Ce sens pratique est à la fois commun et singularisé : il relève des normes professionnelles transmises et partagées, mais correspond aussi à des dispositions et à des positions, qui conduisent à des appropriations différentes du dispositif. L’investissement de telle bibliothécaire dans l’achalandage du présentoir « Coups de cœur » et le professionnalisme avec lequel elle effectue ce travail se comprennent mieux par exemple quand on considère sa fonction de responsable d’une section adulte, qui lui confère à la fois légitimité et responsabilité, mais aussi ses dispositions personnelles : peu à l’aise dans la relation directe avec les usagers, elle tend à surinvestir un dispositif qui constitue une médiation à distance ; se considérant par ailleurs comme peu légitime dans le domaine littéraire (elle avoue détester la « littérature » et prendre du plaisir à la lecture de sagas sentimentales), elle met d’autant plus l’accent sur l’aspect technique de l’achalandage, qu’il s’agisse de dépouiller les périodiques en cours pour sélectionner les romans qui entreront au mieux en résonance avec les titres qui y sont critiqués, ou de veiller à l’effet esthétique produit par la disposition des livres sur le présentoir.

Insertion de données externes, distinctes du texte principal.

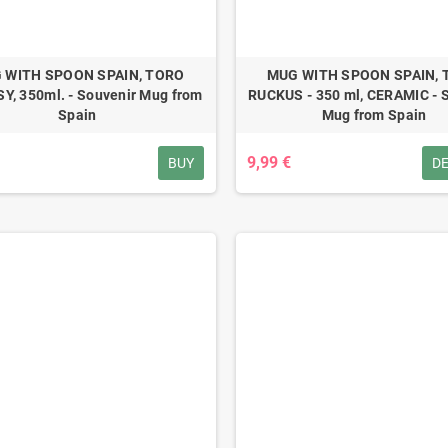
 WITH SPOON SPAIN, TORO
MUG WITH SPOON SPAIN,
Y, 350ml. - Souvenir Mug from
RUCKUS - 350 ml, CERAMIC - 
Spain
Mug from Spain
9,99 €
BUY
DE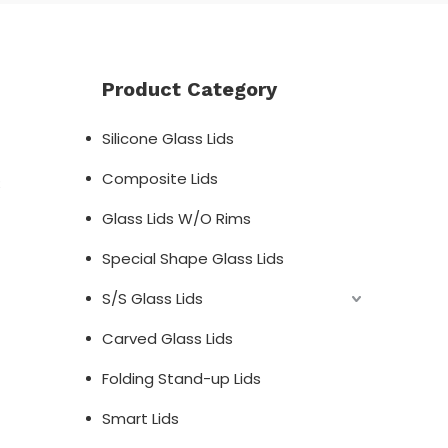
Product Category
Silicone Glass Lids
Composite Lids
;
Glass Lids W/O Rims
Special Shape Glass Lids
S/S Glass Lids
Carved Glass Lids
Folding Stand-up Lids
Smart Lids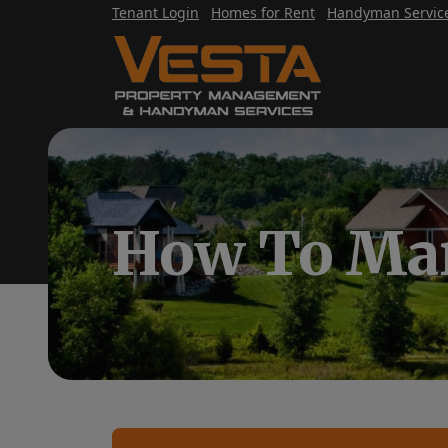
Tenant Login
Homes for Rent
Handyman Servic
How To Mar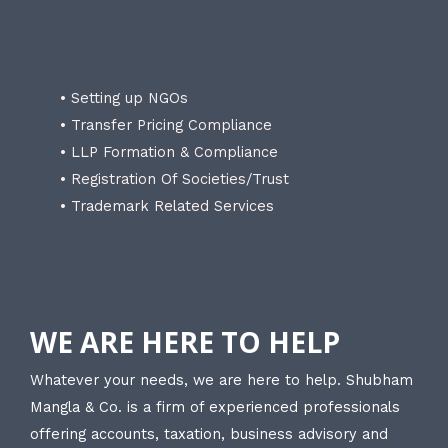
• Setting up NGOs
• Transfer Pricing Compliance
• LLP Formation & Compliance
• Registration Of Societies/Trust
• Trademark Related Services
WE ARE HERE TO HELP
Whatever your needs, we are here to help. Shubham
Mangla & Co. is a firm of experienced professionals
offering accounts, taxation, business advisory and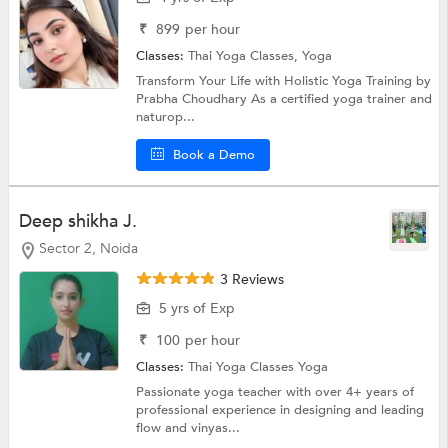
₹
899
per hour
Classes:
Thai Yoga Classes,
Yoga
Transform Your Life with Holistic Yoga Training by
Prabha Choudhary As a certified yoga trainer and
naturop...
Book a Demo
Deep shikha J.
Sector 2, Noida
3 Reviews
5 yrs of Exp
₹
100
per hour
Classes:
Thai Yoga Classes
Yoga
Passionate yoga teacher with over 4+ years of
professional experience in designing and leading
flow and vinyas...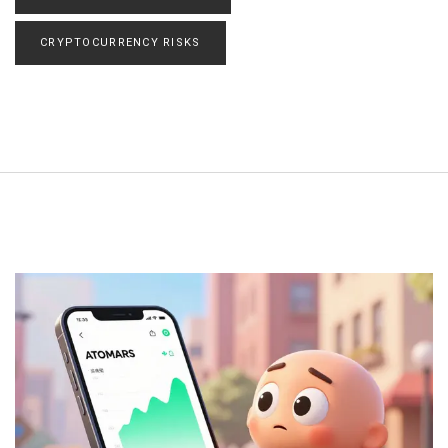
CRYPTOCURRENCY RISKS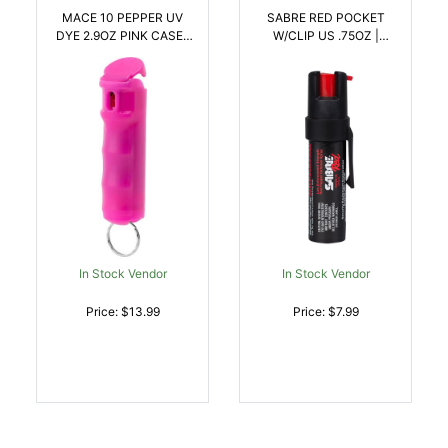
MACE 10 PEPPER UV
SABRE RED POCKET
DYE 2.9OZ PINK CASE |
W/CLIP US .75OZ |
022188807875
023063100227
In Stock Vendor
In Stock Vendor
Price: $13.99
Price: $7.99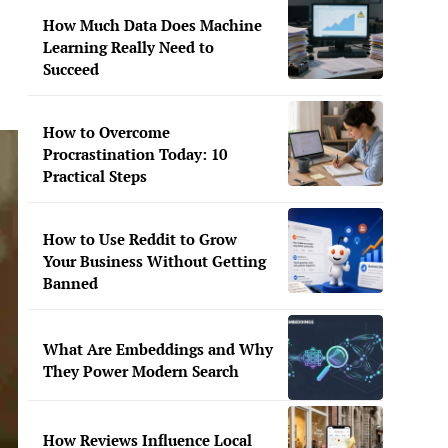
How Much Data Does Machine
Learning Really Need to
Succeed
How to Overcome
Procrastination Today: 10
Practical Steps
How to Use Reddit to Grow
Your Business Without Getting
Banned
What Are Embeddings and Why
They Power Modern Search
How Reviews Influence Local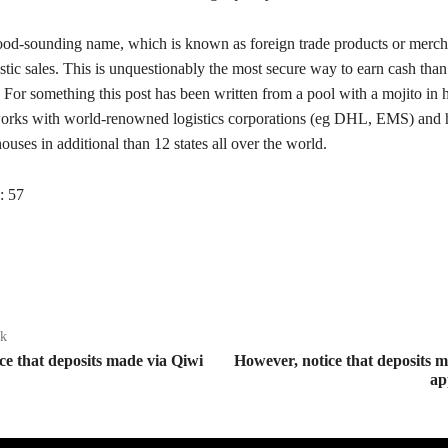
od-sounding name, which is known as foreign trade products or merch
tic sales. This is unquestionably the most secure way to earn cash tha
. For something this post has been written from a pool with a mojito in 
orks with world-renowned logistics corporations (eg DHL, EMS) and 
uses in additional than 12 states all over the world.
:
57
ak
ce that deposits made via Qiwi
However, notice that deposits 
ap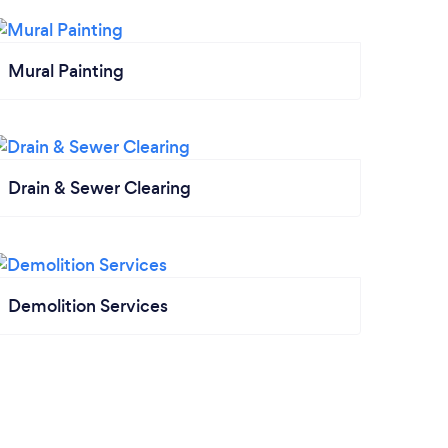
Mural Painting
Drain & Sewer Clearing
Demolition Services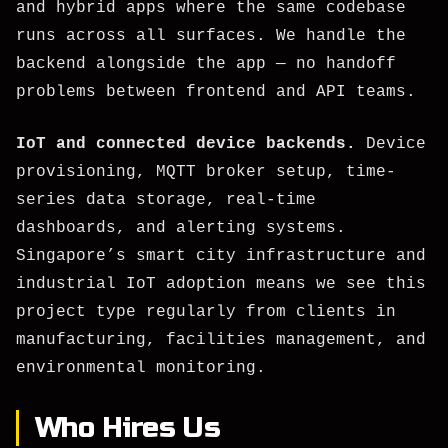
and hybrid apps where the same codebase
runs across all surfaces. We handle the
backend alongside the app — no handoff
problems between frontend and API teams.
IoT and connected device backends.
Device
provisioning, MQTT broker setup, time-
series data storage, real-time
dashboards, and alerting systems.
Singapore’s smart city infrastructure and
industrial IoT adoption means we see this
project type regularly from clients in
manufacturing, facilities management, and
environmental monitoring.
Who Hires Us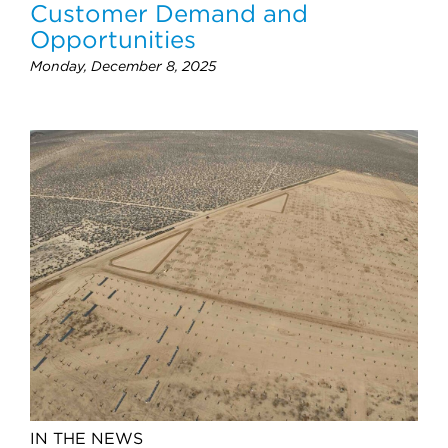
Customer Demand and
Opportunities
Monday, December 8, 2025
IN THE NEWS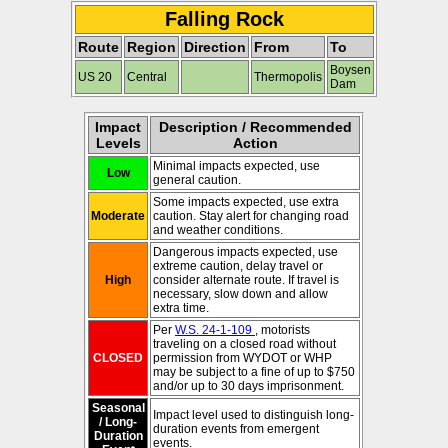
Falling Rock
Route
Region
Direction
From
To
Boysen
US 20
Central
Thermopolis
Dam
Impact
Description / Recommended
Levels
Action
Minimal impacts expected, use
Low
general caution.
Some impacts expected, use extra
Moderate
caution. Stay alert for changing road
and weather conditions.
Dangerous impacts expected, use
extreme caution, delay travel or
High
consider alternate route. If travel is
necessary, slow down and allow
extra time.
Per
W.S. 24-1-109
, motorists
traveling on a closed road without
CLOSED
permission from WYDOT or WHP
may be subject to a fine of up to $750
and/or up to 30 days imprisonment.
Seasonal
Impact level used to distinguish long-
/ Long-
duration events from emergent
Duration
events.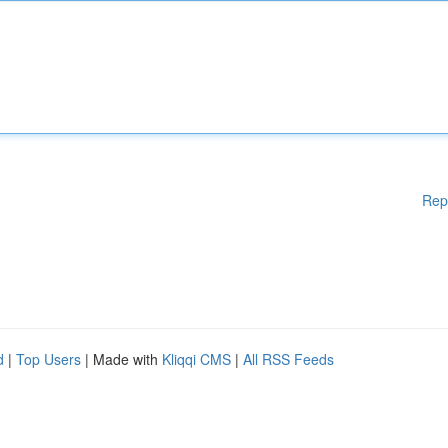
Rep
d
|
Top Users
| Made with
Kliqqi CMS
|
All RSS Feeds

Mise en espace et mise en discours

De fait, le travail d’achalandage suppose à la fois des choix (sélection des livres, mise en espace) et des gestes (aller prendre les livres, les installer, les déplacer au fur et à mesure des emprunts, réachalander, rééquilibrer, faire remonter ceux qui sont moins visibles, etc.). Il exige d’intégrer un certain nombre de contraintes techniques qui ont notamment des effets sur le type d’ouvrage qu’il est possible d’exposer (format, tomaison) et sur leur nombre (les livres étant présentés en facing sans superposition, le nombre d’ouvrages exposés est relativement restreint, mais l’unicité des exemplaires a pour conséquence que chaque emprunt laisse un vide qui demande à être comblé et si possible anticipé). Il s’agit ensuite de penser l’exposition comme une scénographie, c’est-à-dire comme une mise en espace productrice d’effets et de sens. L’aspect visuel est à cet égard déterminant. Il joue à la fois dans le choix des objets singuliers (qui doivent être visuellement attractifs, en bon état, avec des couvertures attrayantes) et dans l’impression d’ensemble produite par la coprésence des différents ouvrages : l’enjeu est alors de constituer un ensemble visuellement équilibré (en termes de formats et de types de graphisme des couvertures), dans une tension entre cohérence et diversité. Le principe de cohérence, particulièrement visible dans les tables thématiques, apparaît aussi dans un présentoir « Coups de cœur » de fait restreint aux romans en grand format. L’alternance des éditeurs, des collections, des auteurs, des langues d’origine se veut le reflet de la diversité des fonds en même temps qu’un moyen de répondre à la diversité des goûts des usagers.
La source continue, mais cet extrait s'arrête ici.